Neil Aspinall, Apple’s managing director – From “Apple to the Core: The Unmaking of the Beatles” by Peter McCabe and Robert D. Schonfeld (1972)

[John] Eastman seemed to think that they were going to be angry with Klein. He flew to London thinking Klein would be ready to give up. It was like expecting Hitler to be scared off by the Liechtenstein Army. In the end, he was hoping Klein would be prepared to compromise, but Klein wasn’t prepared to share out control if he could get it all. I warned Eastman that if Paul had threatened to leave then, it might still have stopped Klein. But between them all, they were like gravediggers feeding on the body of the dying.

Nat Weiss – From “Apple to the Core: The Unmaking of the Beatles” by Peter McCabe and Robert D. Schonfeld (1972)

Ownership of Nemperor / NEMS after Triumph acquisition:

Triumph Investment Trust Limited70%
Clive Epstein20%
The Beatles (which company?)10%

(In a second step and before April 1969, Triumph would acquire the 20% shares of Clive Epstein and therefore would own 90% of the Nemperor shares)

Triumph Controls 70% Of Nemperor

LONDON — Triumph Investment Trust, a diversified corporation here has purchased 70% of the holdings in Nemperor Holding Ltd., parent firm of Nems Enterprise, the agency formed by the Beatles and the late Brian Epstein. Deal, for a reported $1.6 million, was made with Epstein’s mother, Queenie Epstein. Clive Epstein, brother of Brian, owns 20% of Nemperor and is chairman ot the company. The Beatles hold 10% of the company.

From CashBox Magazine – March 15, 1969
From CashBox Magazine – March 15, 1969

Triumph Investment Trust, a merchant banking and hire purchase finance group, has acquired a 70% stake in Nemperor Holdings, the parent company of the late Brian Epstein’s interests in the Beatles and Nems Enterprises, with management interests in about 350 artists. An exchange of equity to the tune of £1 million obtained the shares in Nems inherited by Queenie Epstein from her son Brian. Her other son, Nemperor chairman Clive Epstein, continues in that position with a 20% stake in the company and the remaining 10% belongs to the Beatles through their Nems interests.
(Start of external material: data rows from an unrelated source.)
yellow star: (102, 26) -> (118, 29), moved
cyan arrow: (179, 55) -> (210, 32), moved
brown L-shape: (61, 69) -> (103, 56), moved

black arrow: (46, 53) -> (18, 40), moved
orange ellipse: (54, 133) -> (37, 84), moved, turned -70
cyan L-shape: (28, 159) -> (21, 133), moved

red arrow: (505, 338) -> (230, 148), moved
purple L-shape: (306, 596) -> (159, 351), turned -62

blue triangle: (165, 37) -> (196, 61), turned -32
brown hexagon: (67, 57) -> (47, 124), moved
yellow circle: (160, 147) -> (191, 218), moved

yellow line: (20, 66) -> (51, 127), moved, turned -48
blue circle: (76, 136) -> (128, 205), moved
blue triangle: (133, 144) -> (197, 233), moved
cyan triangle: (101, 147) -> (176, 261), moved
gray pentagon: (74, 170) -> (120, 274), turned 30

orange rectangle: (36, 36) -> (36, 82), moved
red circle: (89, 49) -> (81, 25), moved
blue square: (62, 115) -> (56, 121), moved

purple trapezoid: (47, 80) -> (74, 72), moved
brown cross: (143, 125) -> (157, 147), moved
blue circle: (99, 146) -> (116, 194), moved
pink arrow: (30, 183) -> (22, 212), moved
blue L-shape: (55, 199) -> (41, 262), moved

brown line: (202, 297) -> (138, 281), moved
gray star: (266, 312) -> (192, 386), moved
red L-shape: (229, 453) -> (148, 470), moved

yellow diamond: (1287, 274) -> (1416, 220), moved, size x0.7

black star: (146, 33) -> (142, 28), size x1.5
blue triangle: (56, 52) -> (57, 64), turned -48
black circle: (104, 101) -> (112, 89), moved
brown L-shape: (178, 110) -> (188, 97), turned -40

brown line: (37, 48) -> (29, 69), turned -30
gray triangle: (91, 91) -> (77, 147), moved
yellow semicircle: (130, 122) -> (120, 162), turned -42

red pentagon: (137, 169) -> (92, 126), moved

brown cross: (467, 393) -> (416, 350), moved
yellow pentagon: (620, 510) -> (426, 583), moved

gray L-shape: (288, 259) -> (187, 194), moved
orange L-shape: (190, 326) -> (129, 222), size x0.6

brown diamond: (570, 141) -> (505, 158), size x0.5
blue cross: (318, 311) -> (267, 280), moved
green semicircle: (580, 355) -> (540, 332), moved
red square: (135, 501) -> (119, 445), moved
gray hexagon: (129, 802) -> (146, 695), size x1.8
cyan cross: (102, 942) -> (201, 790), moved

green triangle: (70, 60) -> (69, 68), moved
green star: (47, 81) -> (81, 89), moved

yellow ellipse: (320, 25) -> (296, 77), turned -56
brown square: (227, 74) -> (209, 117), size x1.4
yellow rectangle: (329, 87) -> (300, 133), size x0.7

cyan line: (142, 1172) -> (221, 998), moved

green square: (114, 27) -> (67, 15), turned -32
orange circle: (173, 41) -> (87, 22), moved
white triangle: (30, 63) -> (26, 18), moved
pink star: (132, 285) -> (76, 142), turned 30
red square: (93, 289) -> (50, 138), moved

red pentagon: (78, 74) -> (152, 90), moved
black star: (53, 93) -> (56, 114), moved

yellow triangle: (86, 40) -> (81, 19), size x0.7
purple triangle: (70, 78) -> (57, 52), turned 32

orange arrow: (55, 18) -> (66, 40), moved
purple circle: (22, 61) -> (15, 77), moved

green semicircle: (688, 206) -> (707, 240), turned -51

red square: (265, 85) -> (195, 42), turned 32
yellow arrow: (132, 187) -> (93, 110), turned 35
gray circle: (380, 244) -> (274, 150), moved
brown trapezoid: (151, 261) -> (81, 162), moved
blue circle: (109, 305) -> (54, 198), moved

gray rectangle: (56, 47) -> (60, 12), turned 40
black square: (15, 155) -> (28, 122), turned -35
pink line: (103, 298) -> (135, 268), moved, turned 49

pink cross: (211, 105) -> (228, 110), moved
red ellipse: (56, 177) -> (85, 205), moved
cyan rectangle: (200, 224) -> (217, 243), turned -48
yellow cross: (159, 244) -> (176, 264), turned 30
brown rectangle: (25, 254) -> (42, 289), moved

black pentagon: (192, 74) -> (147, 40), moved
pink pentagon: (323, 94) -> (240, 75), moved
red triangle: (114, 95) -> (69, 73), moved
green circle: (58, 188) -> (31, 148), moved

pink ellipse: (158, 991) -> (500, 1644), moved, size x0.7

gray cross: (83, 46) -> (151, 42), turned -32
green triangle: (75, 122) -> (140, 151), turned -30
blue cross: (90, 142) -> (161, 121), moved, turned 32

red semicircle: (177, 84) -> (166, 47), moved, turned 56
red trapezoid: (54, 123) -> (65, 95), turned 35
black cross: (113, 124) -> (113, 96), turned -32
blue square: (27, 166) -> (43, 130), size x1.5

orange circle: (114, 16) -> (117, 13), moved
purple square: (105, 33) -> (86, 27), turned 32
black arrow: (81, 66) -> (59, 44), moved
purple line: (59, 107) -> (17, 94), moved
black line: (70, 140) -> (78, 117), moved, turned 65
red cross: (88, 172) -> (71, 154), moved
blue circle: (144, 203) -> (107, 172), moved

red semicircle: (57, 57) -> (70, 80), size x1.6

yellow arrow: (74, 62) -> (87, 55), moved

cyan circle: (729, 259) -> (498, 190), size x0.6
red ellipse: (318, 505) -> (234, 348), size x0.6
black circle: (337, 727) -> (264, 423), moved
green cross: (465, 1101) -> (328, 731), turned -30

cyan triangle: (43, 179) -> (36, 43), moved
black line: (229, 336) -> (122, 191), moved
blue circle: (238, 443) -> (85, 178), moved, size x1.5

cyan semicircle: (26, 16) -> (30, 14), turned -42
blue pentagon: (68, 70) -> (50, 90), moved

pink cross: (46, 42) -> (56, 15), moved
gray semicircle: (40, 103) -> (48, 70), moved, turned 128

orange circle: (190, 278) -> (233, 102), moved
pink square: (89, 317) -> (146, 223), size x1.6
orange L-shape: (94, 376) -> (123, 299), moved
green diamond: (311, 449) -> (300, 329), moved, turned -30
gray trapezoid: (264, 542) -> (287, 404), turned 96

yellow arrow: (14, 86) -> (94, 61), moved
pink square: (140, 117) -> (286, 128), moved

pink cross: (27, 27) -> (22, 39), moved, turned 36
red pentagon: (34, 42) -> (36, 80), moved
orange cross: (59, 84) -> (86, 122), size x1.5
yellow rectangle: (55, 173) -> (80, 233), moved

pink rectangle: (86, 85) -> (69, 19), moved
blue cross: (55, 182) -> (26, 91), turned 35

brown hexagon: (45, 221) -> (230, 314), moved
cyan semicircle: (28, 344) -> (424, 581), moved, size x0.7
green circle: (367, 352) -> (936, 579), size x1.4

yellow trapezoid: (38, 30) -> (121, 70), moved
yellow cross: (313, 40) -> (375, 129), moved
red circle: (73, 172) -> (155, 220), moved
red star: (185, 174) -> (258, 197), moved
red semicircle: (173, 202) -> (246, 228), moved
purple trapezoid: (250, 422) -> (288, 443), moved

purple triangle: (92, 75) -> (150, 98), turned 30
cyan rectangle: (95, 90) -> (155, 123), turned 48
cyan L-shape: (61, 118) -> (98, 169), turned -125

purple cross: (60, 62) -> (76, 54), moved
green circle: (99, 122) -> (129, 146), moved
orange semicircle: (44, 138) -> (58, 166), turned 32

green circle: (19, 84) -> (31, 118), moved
Triumph, which invested £50,000 in Titan International Films last year, will also benefit from the thriving Northern Songs, publishers of the Beatle copyrights, by its Nemperor acquisition.

From CashBox Magazine – March 15, 1969
From CashBox Magazine – March 15, 1969

In the following weeks and months, The Beatles, Allen Klein and the Eastmans would fight back, as it was unacceptable for them that Triumph would own 25% of all The Beatles’ earnings.